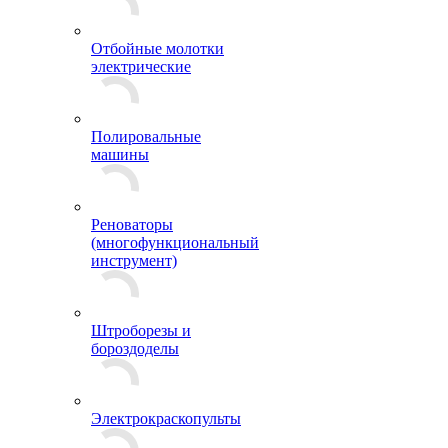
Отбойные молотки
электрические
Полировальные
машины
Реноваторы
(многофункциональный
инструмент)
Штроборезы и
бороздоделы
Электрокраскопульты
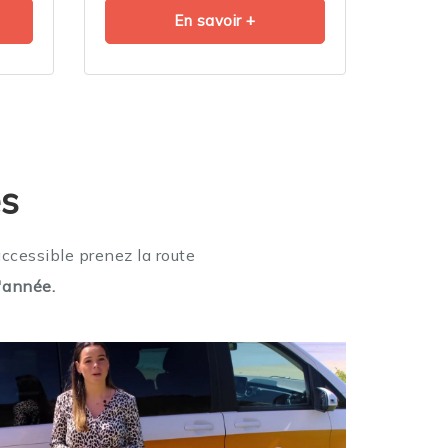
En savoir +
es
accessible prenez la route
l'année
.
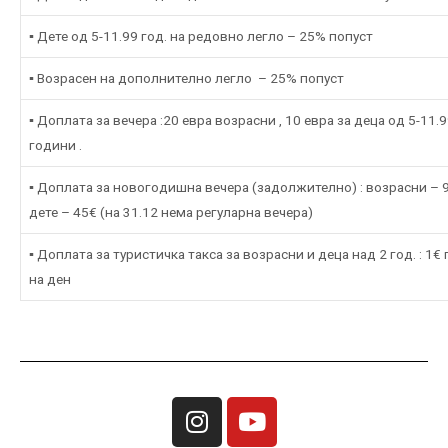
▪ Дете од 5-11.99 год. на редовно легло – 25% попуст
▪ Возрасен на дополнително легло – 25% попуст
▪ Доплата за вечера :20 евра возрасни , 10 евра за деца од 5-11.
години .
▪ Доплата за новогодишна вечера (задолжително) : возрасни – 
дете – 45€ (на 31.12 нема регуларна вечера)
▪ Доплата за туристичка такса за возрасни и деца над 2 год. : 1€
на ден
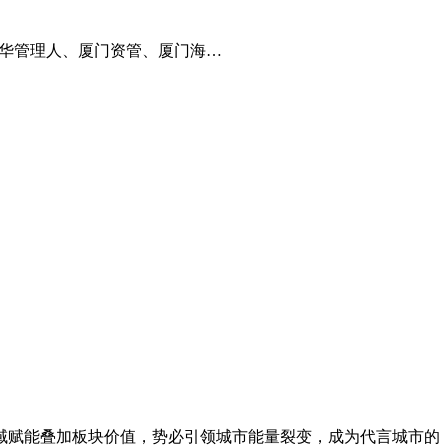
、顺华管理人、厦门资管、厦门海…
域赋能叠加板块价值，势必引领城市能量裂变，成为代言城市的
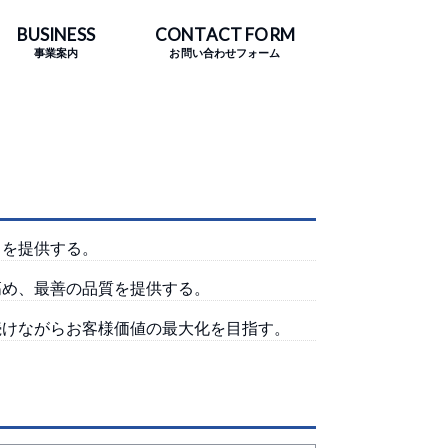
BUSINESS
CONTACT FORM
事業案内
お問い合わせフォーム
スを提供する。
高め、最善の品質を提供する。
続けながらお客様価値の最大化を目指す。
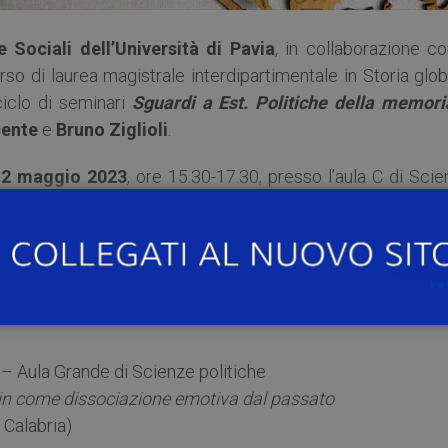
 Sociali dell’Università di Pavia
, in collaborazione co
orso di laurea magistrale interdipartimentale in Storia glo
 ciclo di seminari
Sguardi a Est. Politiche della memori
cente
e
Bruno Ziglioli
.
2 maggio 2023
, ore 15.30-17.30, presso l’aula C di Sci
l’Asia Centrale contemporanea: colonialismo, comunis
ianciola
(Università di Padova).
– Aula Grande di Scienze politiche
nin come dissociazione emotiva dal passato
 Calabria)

---

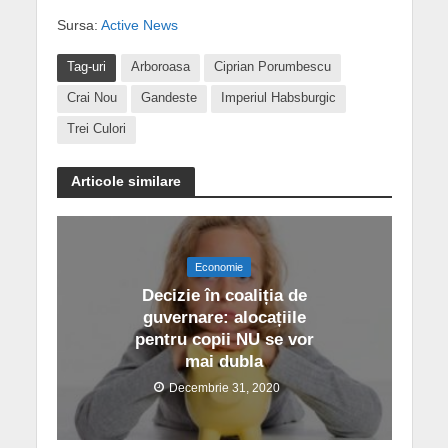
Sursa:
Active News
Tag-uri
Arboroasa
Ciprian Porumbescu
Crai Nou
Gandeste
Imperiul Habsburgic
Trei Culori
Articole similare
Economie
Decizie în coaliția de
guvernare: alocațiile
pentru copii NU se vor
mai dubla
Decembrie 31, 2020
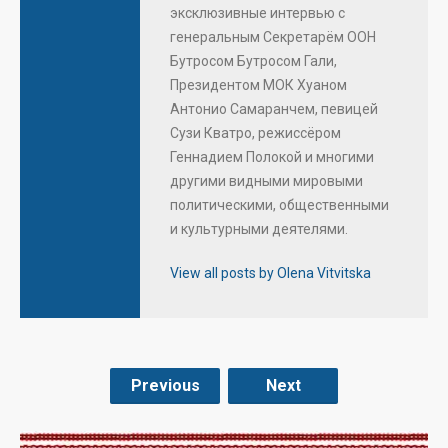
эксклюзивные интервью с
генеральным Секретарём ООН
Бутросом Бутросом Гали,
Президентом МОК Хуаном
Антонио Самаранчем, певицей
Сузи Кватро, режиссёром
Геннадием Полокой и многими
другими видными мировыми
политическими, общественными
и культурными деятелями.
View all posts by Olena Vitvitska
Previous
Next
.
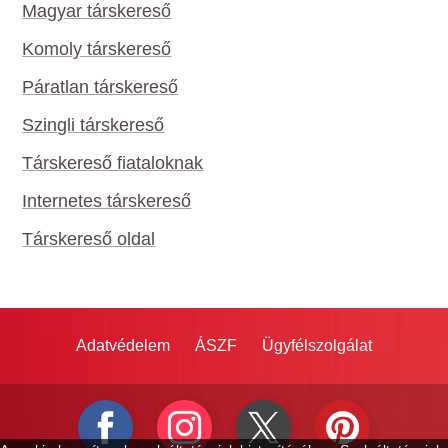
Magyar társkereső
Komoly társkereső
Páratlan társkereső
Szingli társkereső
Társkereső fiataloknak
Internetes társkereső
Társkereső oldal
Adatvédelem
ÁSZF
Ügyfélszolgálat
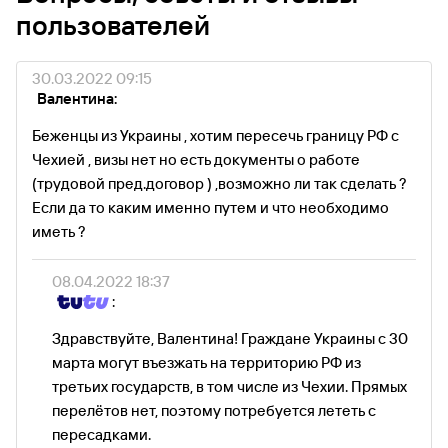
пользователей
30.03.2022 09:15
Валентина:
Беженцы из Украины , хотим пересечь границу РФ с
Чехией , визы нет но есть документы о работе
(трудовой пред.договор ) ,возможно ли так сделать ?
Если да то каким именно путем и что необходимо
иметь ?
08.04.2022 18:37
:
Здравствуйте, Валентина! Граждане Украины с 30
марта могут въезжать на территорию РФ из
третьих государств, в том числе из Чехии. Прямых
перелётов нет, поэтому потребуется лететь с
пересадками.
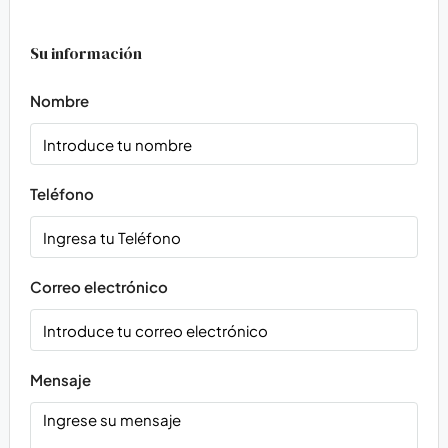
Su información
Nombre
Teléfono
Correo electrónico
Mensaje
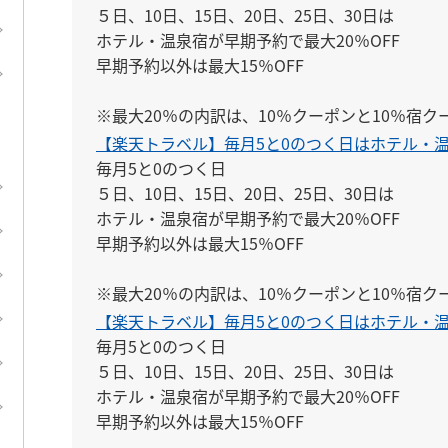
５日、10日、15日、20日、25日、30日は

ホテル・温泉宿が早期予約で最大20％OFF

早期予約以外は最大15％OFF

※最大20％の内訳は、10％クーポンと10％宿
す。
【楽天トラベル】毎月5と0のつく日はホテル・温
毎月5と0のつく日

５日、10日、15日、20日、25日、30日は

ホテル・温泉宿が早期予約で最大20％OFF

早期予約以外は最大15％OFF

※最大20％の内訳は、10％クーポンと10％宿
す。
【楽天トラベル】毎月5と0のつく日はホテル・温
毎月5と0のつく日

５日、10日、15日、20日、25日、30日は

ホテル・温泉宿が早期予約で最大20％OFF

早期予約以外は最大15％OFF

§ HOW TO COMPLETE THIS TASK
Scan the material above line by line for "попуст". State how many lines have it, and nothing more.

§ WRITTEN SOLUTION
2